The `--csv` option flattens all `flux_magnitude` entries across circulars into a single table. Before writing, the exporter performs two clean-up steps automatically:

1. **UTC / MJD cross-fill** — if one timestamp field is missing, it is computed from the other (UTC ↔ MJD conversion using the MJD epoch).
2. **Band standardization** — common aliases are normalized (e.g. `r-band`, `R band`, `VT_R` → `r` or `R`).

| Column | Description |
|--------|-------------|
| `gcn_number` | Source circular number |
| `utc` | Observation time in ISO-8601 UTC |
| `mjd` | Modified Julian Date (optional) |
| `value` | Numeric measurement |
| `err` | Measurement error; for upper limits, `value` is set to `0` and `err` stores the limit |
| `unit` | e.g. `mag`, `AB mag`, `uJy`, `mJy/beam` |
| `band` | Standardized photometric band or frequency |
| `instrument` | Telescope or instrument name |

Rows are sorted chronologically (by UTC, with MJD as fallback).

## Models & Rate Limiting

The default model is `minimax/minimax-m2.5:free` and time lag is `2s` by default, which is free to use but has strict rate limits. If you see `429 Too Many Requests` or empty responses, the package automatically retries with exponential backoff, but processing many circulars can still take 20–30 minutes. Detailed rate limits can be found in https://openrouter.ai/docs/api/reference/limits. If you want to use `free` model (with `:free` in model name), strongly recommend add credit more than $10 to raise the daily rate limit. 

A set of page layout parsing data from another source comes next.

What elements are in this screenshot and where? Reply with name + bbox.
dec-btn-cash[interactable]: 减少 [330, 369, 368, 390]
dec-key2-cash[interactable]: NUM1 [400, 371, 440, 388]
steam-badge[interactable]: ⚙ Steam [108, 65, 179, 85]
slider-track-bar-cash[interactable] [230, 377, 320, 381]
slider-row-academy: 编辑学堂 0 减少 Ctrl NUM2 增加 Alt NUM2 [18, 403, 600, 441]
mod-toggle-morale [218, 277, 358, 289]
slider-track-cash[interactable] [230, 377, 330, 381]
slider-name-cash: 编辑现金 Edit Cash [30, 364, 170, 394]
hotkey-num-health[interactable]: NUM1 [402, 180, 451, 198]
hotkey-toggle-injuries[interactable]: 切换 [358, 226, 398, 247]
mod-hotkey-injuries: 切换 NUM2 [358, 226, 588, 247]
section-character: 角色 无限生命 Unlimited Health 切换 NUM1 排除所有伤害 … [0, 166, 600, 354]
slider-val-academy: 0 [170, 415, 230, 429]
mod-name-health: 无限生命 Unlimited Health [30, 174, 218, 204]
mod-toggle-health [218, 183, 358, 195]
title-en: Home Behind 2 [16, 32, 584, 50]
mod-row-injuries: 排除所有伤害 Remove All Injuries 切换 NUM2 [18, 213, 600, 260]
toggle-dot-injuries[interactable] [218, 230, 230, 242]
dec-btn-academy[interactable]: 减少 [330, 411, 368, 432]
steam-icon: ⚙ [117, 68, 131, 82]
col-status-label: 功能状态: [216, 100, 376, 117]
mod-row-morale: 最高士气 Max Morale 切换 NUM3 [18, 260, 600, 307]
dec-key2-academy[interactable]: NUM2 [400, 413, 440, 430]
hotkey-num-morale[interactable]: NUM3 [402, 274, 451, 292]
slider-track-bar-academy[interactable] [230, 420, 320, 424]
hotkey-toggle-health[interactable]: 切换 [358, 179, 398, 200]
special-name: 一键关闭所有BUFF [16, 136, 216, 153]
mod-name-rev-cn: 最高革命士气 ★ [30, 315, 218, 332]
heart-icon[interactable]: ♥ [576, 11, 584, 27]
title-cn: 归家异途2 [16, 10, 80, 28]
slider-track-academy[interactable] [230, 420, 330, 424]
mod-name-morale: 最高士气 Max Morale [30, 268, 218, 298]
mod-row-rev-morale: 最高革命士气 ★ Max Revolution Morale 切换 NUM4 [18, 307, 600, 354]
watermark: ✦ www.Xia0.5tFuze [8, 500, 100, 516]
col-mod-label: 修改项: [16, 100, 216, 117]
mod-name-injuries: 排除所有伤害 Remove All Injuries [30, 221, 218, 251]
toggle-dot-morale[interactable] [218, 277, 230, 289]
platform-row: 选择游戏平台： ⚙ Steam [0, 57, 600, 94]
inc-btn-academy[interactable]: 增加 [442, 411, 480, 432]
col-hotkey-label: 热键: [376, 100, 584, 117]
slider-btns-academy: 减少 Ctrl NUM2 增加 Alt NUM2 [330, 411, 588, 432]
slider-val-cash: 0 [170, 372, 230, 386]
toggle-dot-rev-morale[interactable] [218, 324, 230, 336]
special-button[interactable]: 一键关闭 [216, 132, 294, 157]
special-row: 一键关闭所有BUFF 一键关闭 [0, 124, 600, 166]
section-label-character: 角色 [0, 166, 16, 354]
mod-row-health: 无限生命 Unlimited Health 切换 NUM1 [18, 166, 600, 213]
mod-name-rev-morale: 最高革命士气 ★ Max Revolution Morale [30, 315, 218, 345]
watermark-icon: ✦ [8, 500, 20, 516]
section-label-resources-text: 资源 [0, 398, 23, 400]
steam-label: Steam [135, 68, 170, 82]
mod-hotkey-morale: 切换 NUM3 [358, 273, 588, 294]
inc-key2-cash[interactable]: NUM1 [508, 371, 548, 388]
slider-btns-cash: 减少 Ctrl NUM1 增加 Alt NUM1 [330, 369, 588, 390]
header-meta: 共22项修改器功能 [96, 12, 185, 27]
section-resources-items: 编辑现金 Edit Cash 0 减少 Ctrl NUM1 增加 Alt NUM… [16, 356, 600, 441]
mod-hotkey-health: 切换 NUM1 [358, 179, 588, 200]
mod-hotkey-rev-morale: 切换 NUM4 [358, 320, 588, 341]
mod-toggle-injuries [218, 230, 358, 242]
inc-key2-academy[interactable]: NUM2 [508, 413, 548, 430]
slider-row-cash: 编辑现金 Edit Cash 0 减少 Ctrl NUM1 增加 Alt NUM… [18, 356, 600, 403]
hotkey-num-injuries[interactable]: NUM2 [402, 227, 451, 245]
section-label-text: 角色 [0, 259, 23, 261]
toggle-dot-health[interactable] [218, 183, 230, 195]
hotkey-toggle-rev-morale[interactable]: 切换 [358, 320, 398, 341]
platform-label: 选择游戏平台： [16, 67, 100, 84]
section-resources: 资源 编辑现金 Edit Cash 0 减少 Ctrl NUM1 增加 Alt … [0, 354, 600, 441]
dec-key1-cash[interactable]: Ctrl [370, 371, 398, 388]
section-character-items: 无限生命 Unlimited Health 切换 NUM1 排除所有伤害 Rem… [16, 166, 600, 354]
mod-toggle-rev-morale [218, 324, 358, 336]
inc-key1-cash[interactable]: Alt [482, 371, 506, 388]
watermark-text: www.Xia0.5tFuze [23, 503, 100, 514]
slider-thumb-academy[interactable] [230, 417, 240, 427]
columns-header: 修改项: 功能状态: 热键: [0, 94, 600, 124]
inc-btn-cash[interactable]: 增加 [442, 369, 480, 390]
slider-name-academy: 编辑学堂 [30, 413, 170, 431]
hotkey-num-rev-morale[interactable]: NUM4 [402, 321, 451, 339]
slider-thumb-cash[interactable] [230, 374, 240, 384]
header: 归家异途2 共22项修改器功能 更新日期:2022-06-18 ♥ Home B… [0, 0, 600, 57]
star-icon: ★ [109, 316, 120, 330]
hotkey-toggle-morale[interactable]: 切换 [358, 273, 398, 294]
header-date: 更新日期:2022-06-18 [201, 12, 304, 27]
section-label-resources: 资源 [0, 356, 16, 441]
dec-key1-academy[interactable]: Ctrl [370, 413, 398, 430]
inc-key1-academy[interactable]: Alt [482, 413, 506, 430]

For faster analysis, switch to a low-cost paid model:

```bash
gcn-parser EP260321a -m openai/gpt-4o-mini
```

**Suggested models**

| Model | Speed | Cost | Notes |
|-------|-------|------|-------|
| `minimax/minimax-m2.5:free` | Slow | Free | Rate-limited; good for testing |
| `openai/gpt-5-nano` | Fast | Very low | Best balance of speed, cost, and accuracy |
| `openai/gpt-4o` | Fast | Low | Higher accuracy for complex circulars |
| `qwen/qwen3.5-flash-02-23` | Fast | Very low | Good budget option |

## Troubleshooting

| Issue | Cause | Solution |
|-------|-------|----------|
| `429 Too Many Requests` | Free model rate limit | Add `--model openai/gpt-4o-mini` or wait longer between requests |
| `OpenRouter returned an empty response` | Model does not support JSON mode | The package now uses prompt-only JSON; if this persists, switch model |
| `OPENROUTER_API_KEY is not set` | Missing API key | Export the key or create a `.env` file |
| `No circulars found` | Event name typo or GCN has no circulars | Check the exact event name on [gcn.nasa.gov](https://gcn.nasa.gov/) |

## License

This project is licensed under the MIT License. See [LICENSE](LICENSE) for details.